Description of the task: If a line below contains the string "Ukraine", copy it out.

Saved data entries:
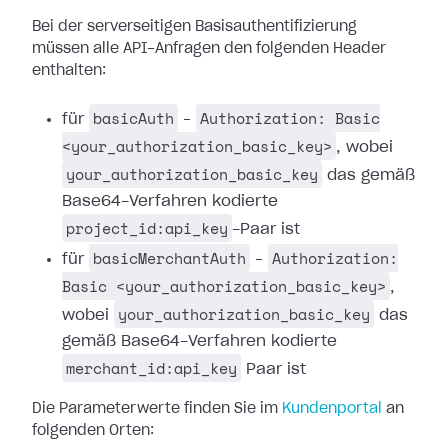
Bei der serverseitigen Basisauthentifizierung
müssen alle API-Anfragen den folgenden Header
enthalten:
basicAuth
Authorization: Basic
für
–
<your_authorization_basic_key>
, wobei
your_authorization_basic_key
das gemäß
Base64-Verfahren kodierte
project_id:api_key
-Paar ist
basicMerchantAuth
Authorization:
für
–
Basic <your_authorization_basic_key>
,
your_authorization_basic_key
wobei
das
gemäß Base64-Verfahren kodierte
merchant_id:api_key
Paar ist
Die Parameterwerte finden Sie im
Kundenportal
an
folgenden Orten:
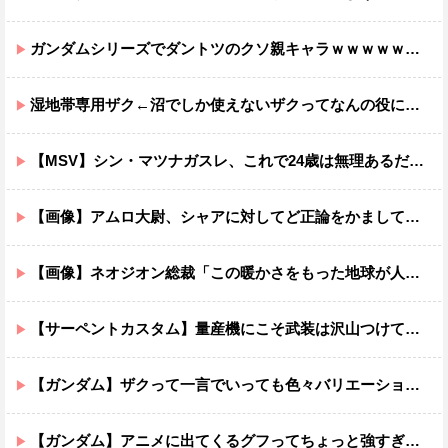
ガンダムシリーズでダントツのクソ親キャラｗｗｗｗｗｗｗｗｗｗｗｗ
湿地帯専用ザク←沼でしか使えないザクってなんの役に立つ設定なんだ？
【MSV】シン・マツナガスレ、これで24歳は無理あるだろ…
【画像】アムロ大尉、シャアに対してど正論をかましてしまうｗｗｗｗｗｗｗｗｗｗ
【画像】ネオジオン総裁「この暖かさをもった地球が人間さえ破壊するんだ（汗だく）」
【サーペントカスタム】量産機にこそ武装は沢山つけてほしいよね
【ガンダム】ザクって一言でいっても色々バリエーションがあるよね
【ガンダム】アニメに出てくるグフってちょっと強すぎじゃない？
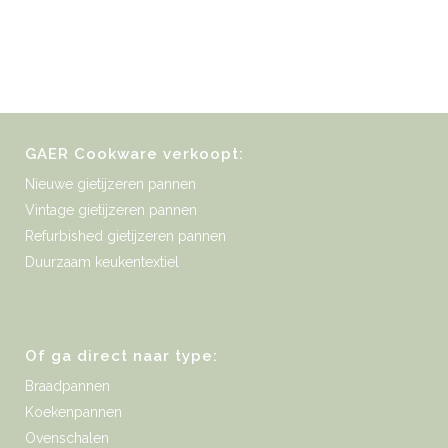
GAER Cookware verkoopt:
Nieuwe gietijzeren pannen
Vintage gietijzeren pannen
Refurbished gietijzeren pannen
Duurzaam keukentextiel
Of ga direct naar type:
Braadpannen
Koekenpannen
Ovenschalen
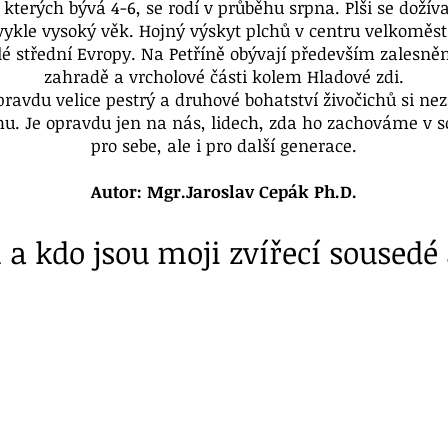
terých bývá 4-6, se rodí v průběhu srpna. Plši se dožívaj
ykle vysoký věk. Hojný výskyt plchů v centru velkoměsta
elé střední Evropy. Na Petříně obývají především zalesně
zahradě a vrcholové části kolem Hladové zdi.
opravdu velice pestrý a druhové bohatství živočichů si ne
u. Je opravdu jen na nás, lidech, zda ho zachováme v 
pro sebe, ale i pro další generace.
Autor: Mgr.Jaroslav Cepák Ph.D.
a kdo jsou moji zvířecí sousedé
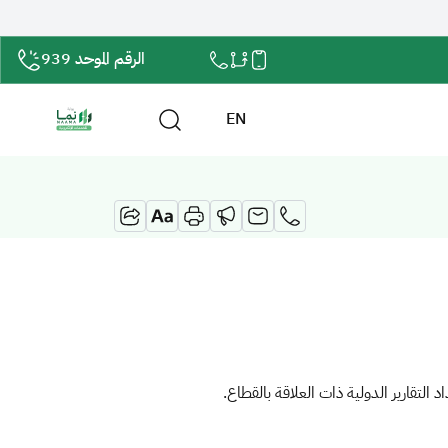
الرقم الموحد 939
EN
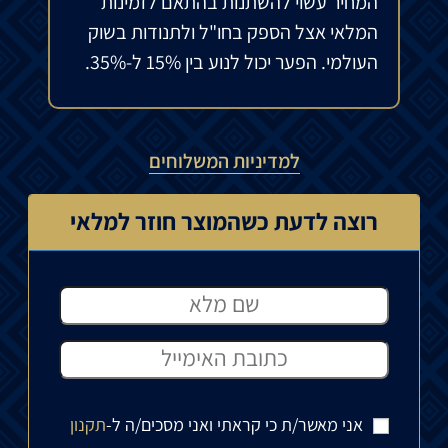
המחיר עשוי להשתנות בהתאם לזמינות
המלאי אצל הספק בחו"ל ולתנודות בשוק
העולמי. הפער יכול לנוע בין 15% ל-35%.
למדיניות המשלוחים
רוצה לדעת כשהמוצר חוזר למלאי
אני מאשר/ת כי קראתי ואני מסכים/ה ל-
תקנון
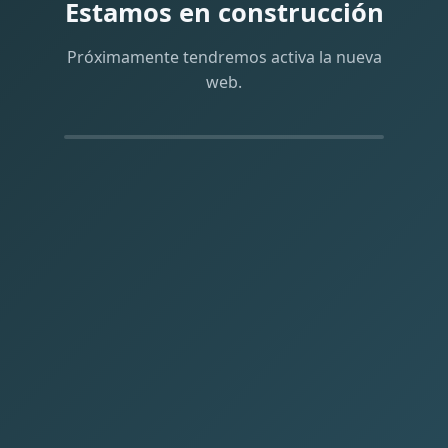
Estamos en construcción
Próximamente tendremos activa la nueva
web.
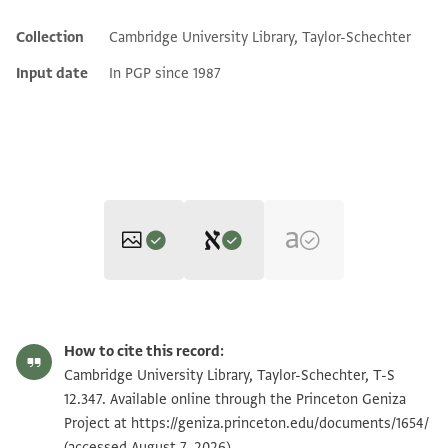
Collection
Cambridge University Library, Taylor-Schechter
Additional metadata
Input date
In PGP since 1987
Editor: Gil, Moshe
T-S 12.347 1r
Zoom and Rotate
Moshe Gil,
Palestine During the First Muslim Period (634–1099)‎
(in
How to cite this record:
Hebrew) (Tel Aviv University, 1983), vol. 2.
T-S 12.347 1v
Zoom and Rotate
Cambridge University Library, Taylor-Schechter, T-S
(verso, right)
שלום רב לאוהבי תורתך וג
12.347. Available online through the Princeton Geniza
[לכ] גד קד רב אבו סרור פרח היקר
שלומות רבות וישועות עצומות ובשורות נאומות ושנים
Project at
https://geniza.princeton.edu/documents/1654/
Image Permissions Statement
[החכם והנבון] בן רב מומל הזקן יר א[ל]
(accessed August 7, 2026).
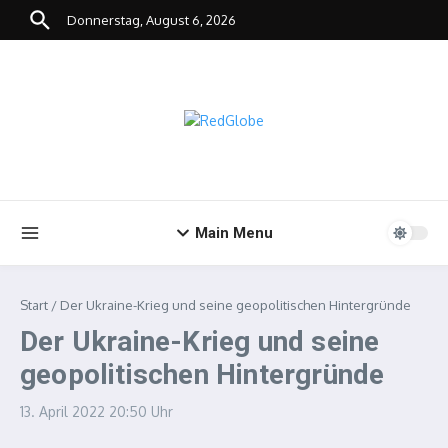
Zum Inhalt springen
Donnerstag, August 6, 2026
Main Menu
Start
/
Der Ukraine-Krieg und seine geopolitischen Hintergründe
Der Ukraine-Krieg und seine
geopolitischen Hintergründe
13. April 2022
20:50 Uhr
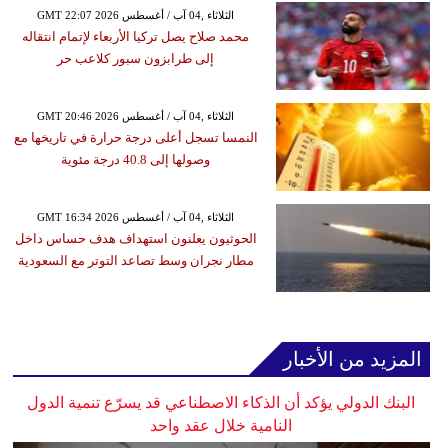
GMT 22:07 2026 الثلاثاء ,04 آب / أغسطس
محمد صلاح يصل تركيا الأربعاء لإتمام انتقاله
إلى طرابزون سبور كلاعب حر
GMT 20:46 2026 الثلاثاء ,04 آب / أغسطس
النمسا تسجل أعلى درجة حرارة في تاريخها مع
وصولها إلى 40.8 درجة مئوية
GMT 16:34 2026 الثلاثاء ,04 آب / أغسطس
الحوثيون يعلنون استهداف هدف حساس داخل
مطار نجران وسط تصاعد التوتر مع السعودية
المزيد من الأخبار
البنك الدولي يؤكد أن الذكاء الاصطناعي قد يسرّع تنمية الدول
النامية خلال عقد واحد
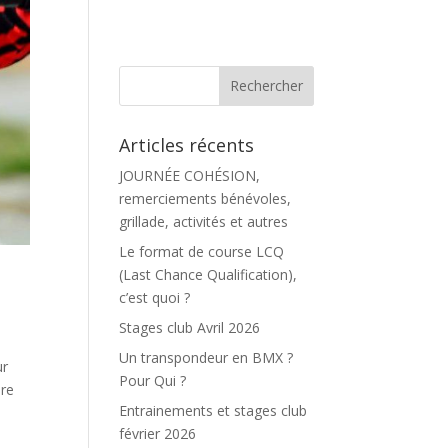
Articles récents
JOURNÉE COHÉSION,
remerciements bénévoles,
grillade, activités et autres
Le format de course LCQ
(Last Chance Qualification),
c’est quoi ?
Stages club Avril 2026
Un transpondeur en BMX ?
ur
Pour Qui ?
ire
Entrainements et stages club
février 2026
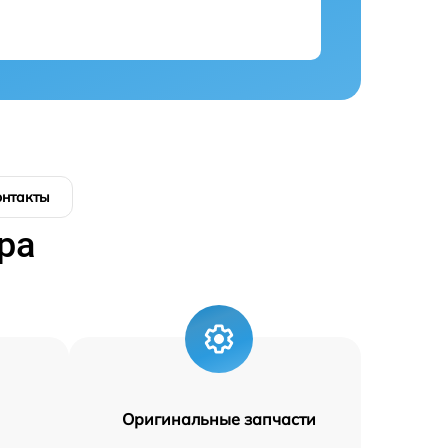
онтакты
ра
Оригинальные запчасти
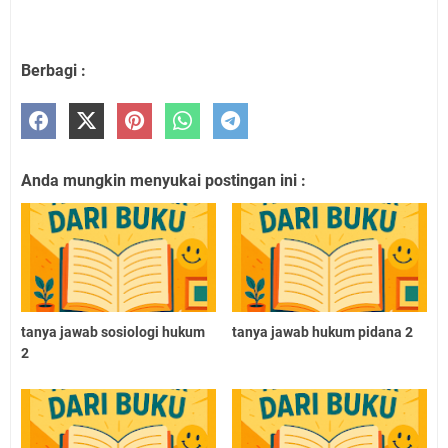
Berbagi :
Anda mungkin menyukai postingan ini :
tanya jawab sosiologi hukum
tanya jawab hukum pidana 2
2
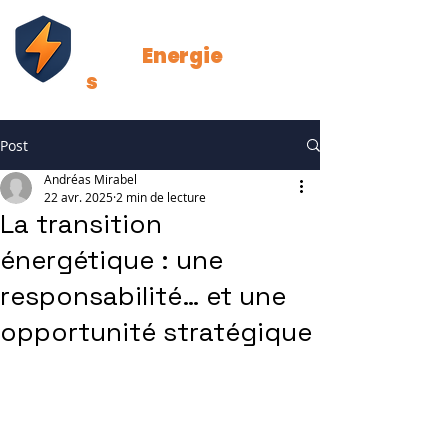
Strat
Energie
s
Post
Andréas Mirabel
22 avr. 2025
2 min de lecture
La transition
énergétique : une
responsabilité… et une
opportunité stratégique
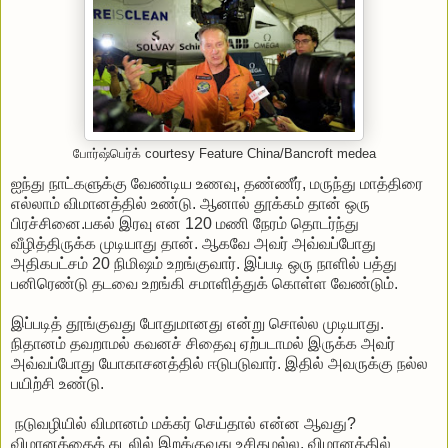
போர்ஷ்பெர்க் courtesy Feature China/Bancroft medea
ஐந்து நாட்களுக்கு வேண்டிய உணவு, தண்ணீர், மருந்து மாத்திரை
எல்லாம் விமானத்தில் உண்டு. ஆனால் தூக்கம் தான் ஒரு
பிரச்சினை.பகல் இரவு என 120 மணி நேரம் தொடர்ந்து
வீழித்திருக்க முடியாது தான். ஆகவே அவர் அவ்வப்போது
அதிகபட்சம் 20 நிமிஷம் உறங்குவார். இப்படி ஒரு நாளில் பத்து
பனிரெண்டு தடவை உறங்கி சமாளித்துக் கொள்ள வேண்டும்.
இப்படித் தூங்குவது போதுமானது என்று சொல்ல முடியாது.
நிதானம் தவறாமல் கவனச் சிதைவு ஏற்படாமல் இருக்க அவர்
அவ்வப்போது யோகாசனத்தில் ஈடுபடுவார். இதில் அவருக்கு நல்ல
பயிற்சி உண்டு.
நடுவழியில் விமானம் மக்கர் செய்தால் என்ன ஆவது?
விமானத்தைக் கடலில் இறக்குவது உசிதமல்ல. விமானத்தில்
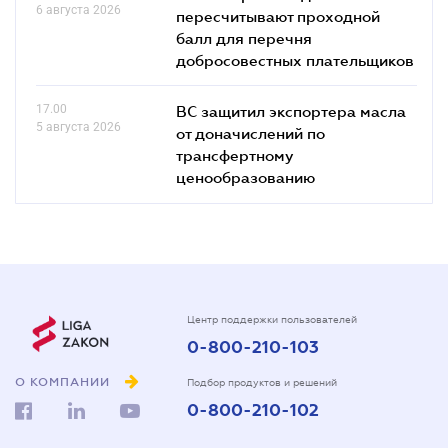
6 августа 2026
пересчитывают проходной
балл для перечня
добросовестных плательщиков
17.00
ВС защитил экспортера масла
5 августа 2026
от доначислений по
трансфертному
ценообразованию
Центр поддержки пользователей
0-800-210-103
О КОМПАНИИ
Подбор продуктов и решений
0-800-210-102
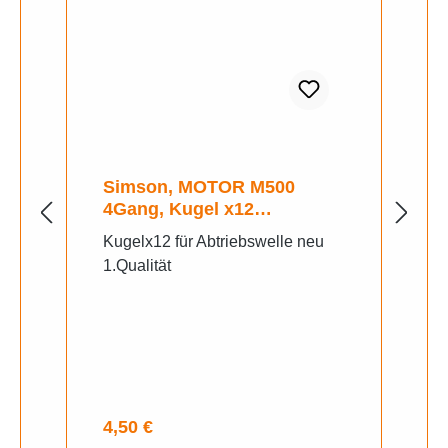
Simson, MOTOR M500
4Gang, Kugel x12
Schaltung
Kugelx12 für Abtriebswelle neu
1.Qualität
Regulärer Preis:
4,50 €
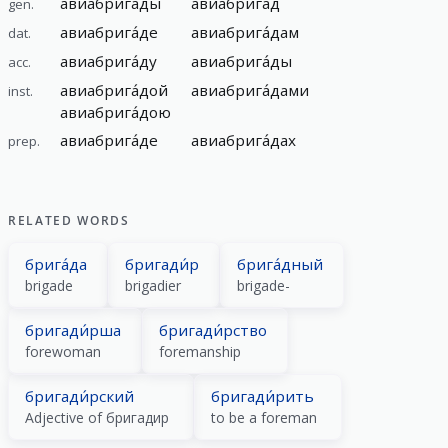
авиабрига́ды
авиабрига́д
gen.
авиабрига́де
авиабрига́дам
dat.
авиабрига́ду
авиабрига́ды
acc.
авиабрига́дой
авиабрига́дами
inst.
авиабрига́дою
авиабрига́де
авиабрига́дах
prep.
RELATED WORDS
брига́да
бригади́р
брига́дный
brigade
brigadier
brigade-
бригади́рша
бригади́рство
forewoman
foremanship
бригади́рский
бригади́рить
Adjective of бригадир
to be a foreman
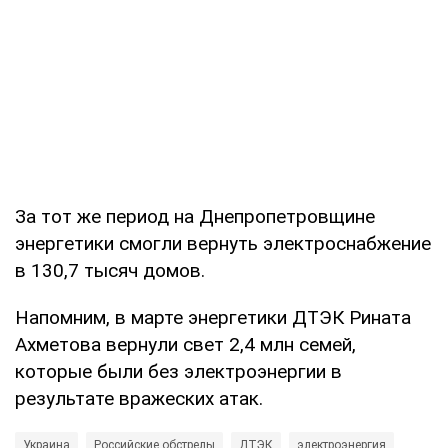
За тот же период на Днепропетровщине
энергетики смогли вернуть электроснабжение
в 130,7 тысяч домов.
Напомним, в марте энергетики ДТЭК Рината
Ахметова вернули свет 2,4 млн семей,
которые были без электроэнергии в
результате вражеских атак.
Украина
Российские обстрелы
ДТЭК
электроэнергия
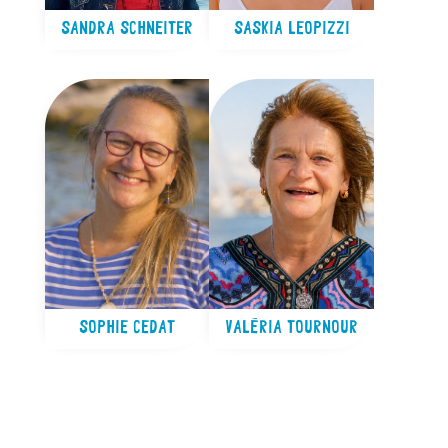
SANDRA SCHNEITER
SASKIA LEOPIZZI
SOPHIE CEDAT
VALÉRIA TOURNOUR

Task answer:
Der Ukraine-Krieg und seine geopolitischen Hintergründe
Der Ukraine-Krieg und seine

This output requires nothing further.